* WHAT NEEDS TO BE DONE *
If a record holds a picture, skip the picture but print everything else exactly.

--- DATASET CONTENT ---

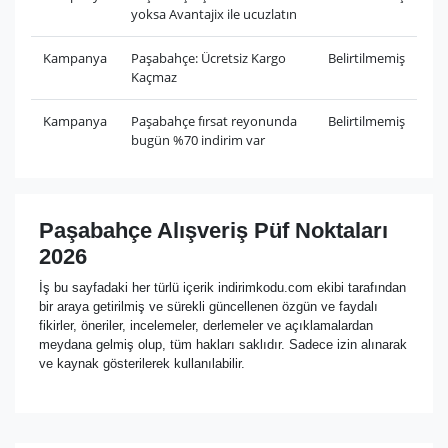
yoksa Avantajix ile ucuzlatın
Kampanya
Paşabahçe: Ücretsiz Kargo
Belirtilmemiş
Kaçmaz
Kampanya
Paşabahçe fırsat reyonunda
Belirtilmemiş
bugün %70 indirim var
Paşabahçe Alışveriş Püf Noktaları
2026
İş bu sayfadaki her türlü içerik indirimkodu.com ekibi tarafından
bir araya getirilmiş ve sürekli güncellenen özgün ve faydalı
fikirler, öneriler, incelemeler, derlemeler ve açıklamalardan
meydana gelmiş olup, tüm hakları saklıdır. Sadece izin alınarak
ve kaynak gösterilerek kullanılabilir.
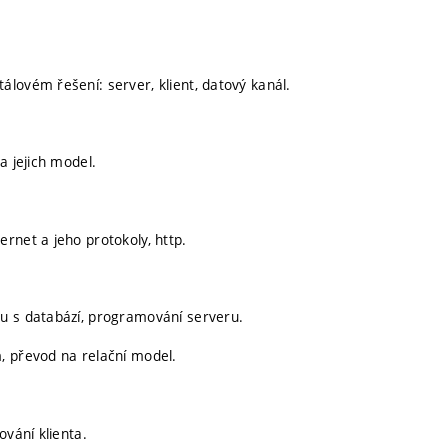
lovém řešení: server, klient, datový kanál.
a jejich model.
rnet a jeho protokoly, http.
u s databází, programování serveru.
, převod na relační model.
ování klienta.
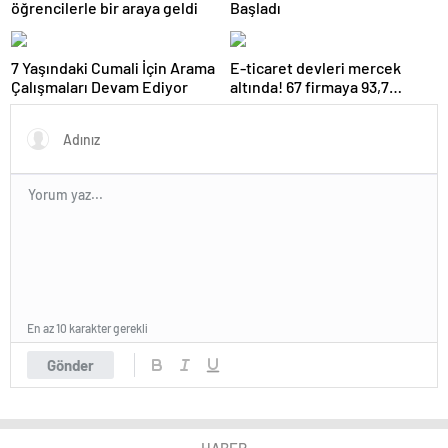
öğrencilerle bir araya geldi
Başladı
7 Yaşındaki Cumali İçin Arama
E-ticaret devleri mercek
Çalışmaları Devam Ediyor
altında! 67 firmaya 93,7
milyon lira ceza
En az 10 karakter gerekli
Gönder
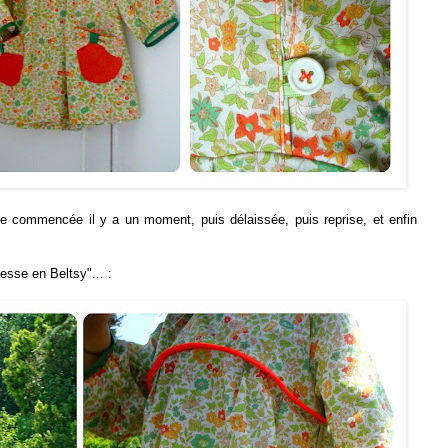
ique commencée il y a un moment, puis délaissée, puis reprise, et enfin
cesse en Beltsy"... :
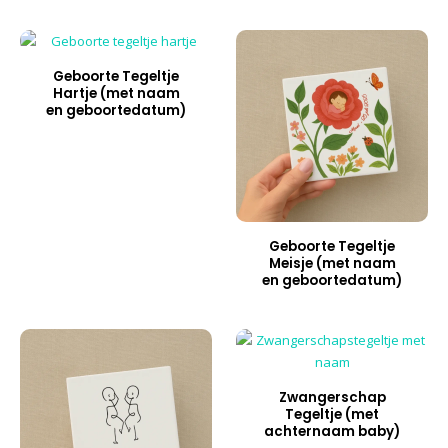
Geboorte Tegeltje
Hartje (met naam
en geboortedatum)
Geboorte Tegeltje
Meisje (met naam
en geboortedatum)
Zwangerschap
Tegeltje (met
achternaam baby)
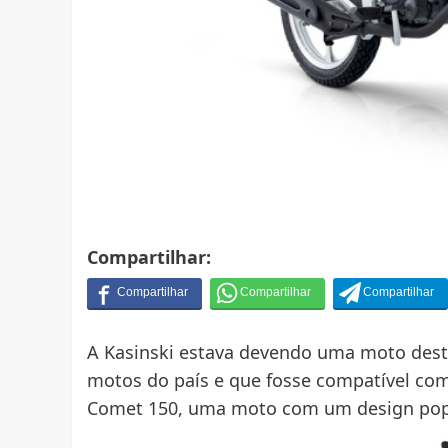
Compartilhar:
A Kasinski estava devendo uma moto dest
motos do país e que fosse compatível com 
Comet 150, uma moto com um design popu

---

* SOLUTION TO THE PROBLEM *
yoksa Avantajix ile ucuzlatın
Kampanya
Paşabahçe: Ücretsiz Kargo
Belirtilmemiş
Kaçmaz
Kampanya
Paşabahçe fırsat reyonunda
Belirtilmemiş
bugün %70 indirim var
Paşabahçe Alışveriş Püf Noktaları
2026
İş bu sayfadaki her türlü içerik indirimkodu.com ekibi tarafından
bir araya getirilmiş ve sürekli güncellenen özgün ve faydalı
fikirler, öneriler, incelemeler, derlemeler ve açıklamalardan
meydana gelmiş olup, tüm hakları saklıdır. Sadece izin alınarak
ve kaynak gösterilerek kullanılabilir.
lovém řešení: server, klient, datový kanál.
a jejich model.
rnet a jeho protokoly, http.
u s databází, programování serveru.
, převod na relační model.
ování klienta.
öğrencilerle bir araya geldi
Başladı
7 Yaşındaki Cumali İçin Arama
E-ticaret devleri mercek
Çalışmaları Devam Ediyor
altında! 67 firmaya 93,7
milyon lira ceza
En az 10 karakter gerekli
Gönder
ique commencée il y a un moment, puis délaissée, puis reprise, et enfin
cesse en Beltsy"... :
Geboorte Tegeltje
Hartje (met naam
en geboortedatum)
Geboorte Tegeltje
Meisje (met naam
en geboortedatum)
Zwangerschap
Tegeltje (met
achternaam baby)
Compartilhar:
A Kasinski estava devendo uma moto dest
motos do país e que fosse compatível com 
Comet 150, uma moto com um design popu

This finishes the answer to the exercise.